_Problem details_:
Somewhere below are a line with "Vermögensverteilung." and a later line with "kommt die Ergebnisfokussierte". Output exactly those lines and all lines between them.

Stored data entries

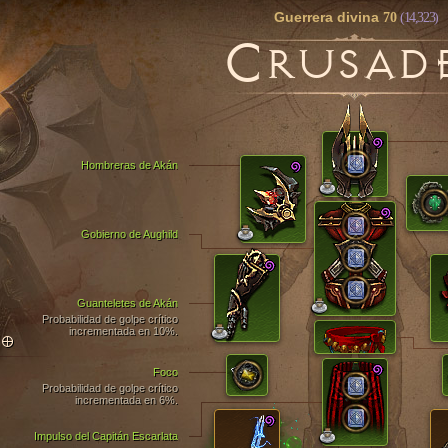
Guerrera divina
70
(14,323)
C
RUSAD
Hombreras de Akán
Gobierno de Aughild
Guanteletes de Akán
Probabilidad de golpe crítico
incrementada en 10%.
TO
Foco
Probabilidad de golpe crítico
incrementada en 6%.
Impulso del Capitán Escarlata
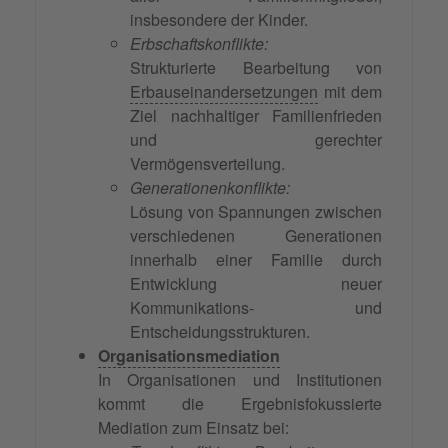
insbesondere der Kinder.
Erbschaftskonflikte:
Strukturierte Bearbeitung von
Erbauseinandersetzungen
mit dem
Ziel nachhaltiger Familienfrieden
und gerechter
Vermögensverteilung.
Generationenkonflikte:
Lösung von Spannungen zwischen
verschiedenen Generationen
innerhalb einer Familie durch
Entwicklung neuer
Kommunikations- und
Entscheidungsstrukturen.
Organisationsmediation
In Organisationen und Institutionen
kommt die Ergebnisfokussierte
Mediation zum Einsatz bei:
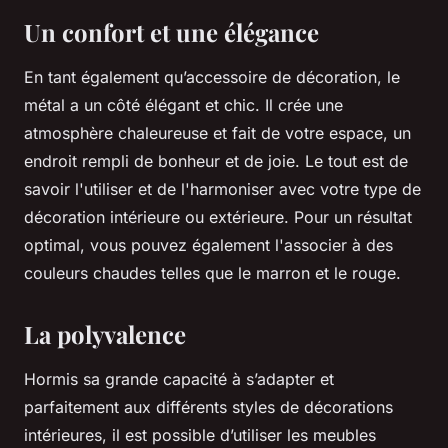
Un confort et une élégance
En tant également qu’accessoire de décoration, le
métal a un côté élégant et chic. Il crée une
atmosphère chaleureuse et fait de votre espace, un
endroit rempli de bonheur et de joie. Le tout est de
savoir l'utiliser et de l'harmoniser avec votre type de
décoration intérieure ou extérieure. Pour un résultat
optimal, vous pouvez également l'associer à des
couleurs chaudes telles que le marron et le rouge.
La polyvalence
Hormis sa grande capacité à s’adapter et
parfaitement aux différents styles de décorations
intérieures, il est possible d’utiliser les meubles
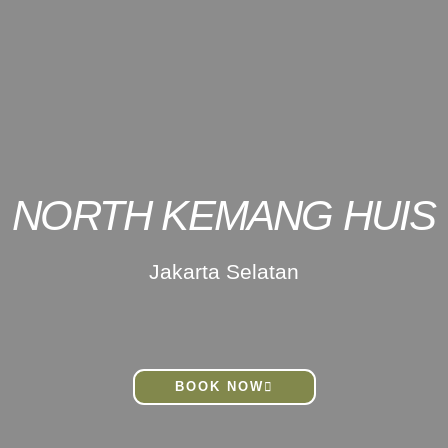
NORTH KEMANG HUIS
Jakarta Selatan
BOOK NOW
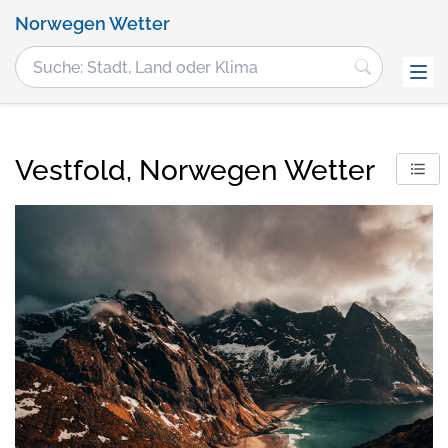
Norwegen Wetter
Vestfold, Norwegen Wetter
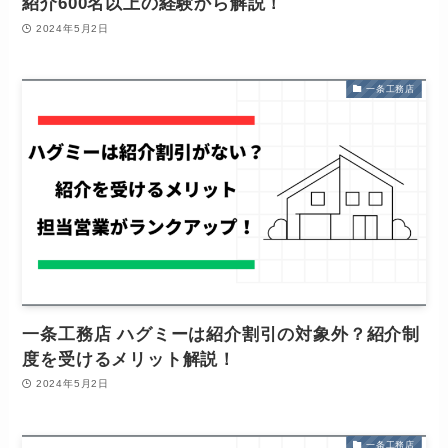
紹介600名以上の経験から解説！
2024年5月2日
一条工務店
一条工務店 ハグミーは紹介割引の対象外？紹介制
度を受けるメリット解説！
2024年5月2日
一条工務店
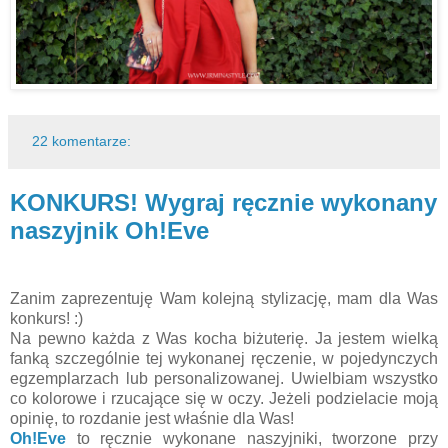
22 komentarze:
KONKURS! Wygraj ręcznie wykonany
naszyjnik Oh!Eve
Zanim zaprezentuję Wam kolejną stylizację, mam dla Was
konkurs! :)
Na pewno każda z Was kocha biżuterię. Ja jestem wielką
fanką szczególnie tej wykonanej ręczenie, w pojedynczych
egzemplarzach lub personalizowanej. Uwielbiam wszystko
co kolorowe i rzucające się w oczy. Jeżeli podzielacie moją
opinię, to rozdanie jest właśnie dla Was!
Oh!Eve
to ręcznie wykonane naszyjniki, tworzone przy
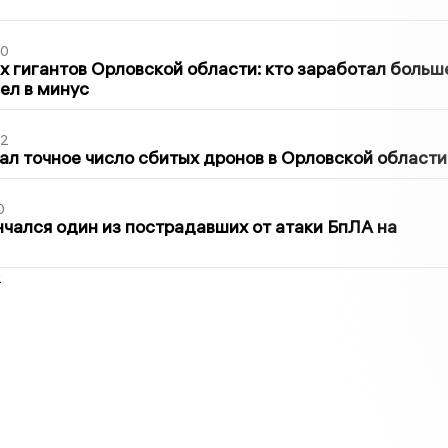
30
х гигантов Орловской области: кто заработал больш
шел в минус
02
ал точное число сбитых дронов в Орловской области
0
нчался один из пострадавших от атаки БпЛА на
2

_Task result_:
Vermögensverteilung.
Generationenkonflikte:
Lösung von Spannungen zwischen
verschiedenen Generationen
innerhalb einer Familie durch
Entwicklung neuer
Kommunikations- und
Entscheidungsstrukturen.
Organisationsmediation
In Organisationen und Institutionen
kommt die Ergebnisfokussierte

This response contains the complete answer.